■ EXERCISE DESCRIPTION:
The expected copy holds every entry exactly and none of the pictures.

⁂

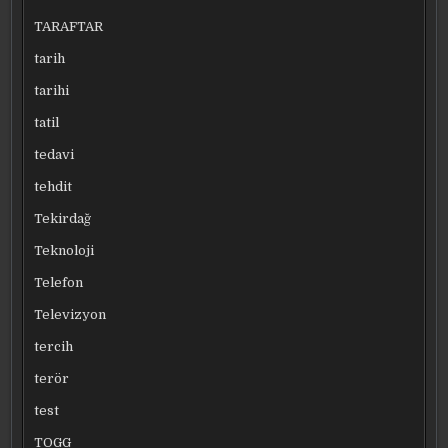
TARAFTAR
tarih
tarihi
tatil
tedavi
tehdit
Tekirdağ
Teknoloji
Telefon
Televizyon
tercih
terör
test
TOGG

⁂

■ TASK SOLUTION:
TARAFTAR
tarih
tarihi
tatil
tedavi
tehdit
Tekirdağ
Teknoloji
Telefon
Televizyon
tercih
terör
test
TOGG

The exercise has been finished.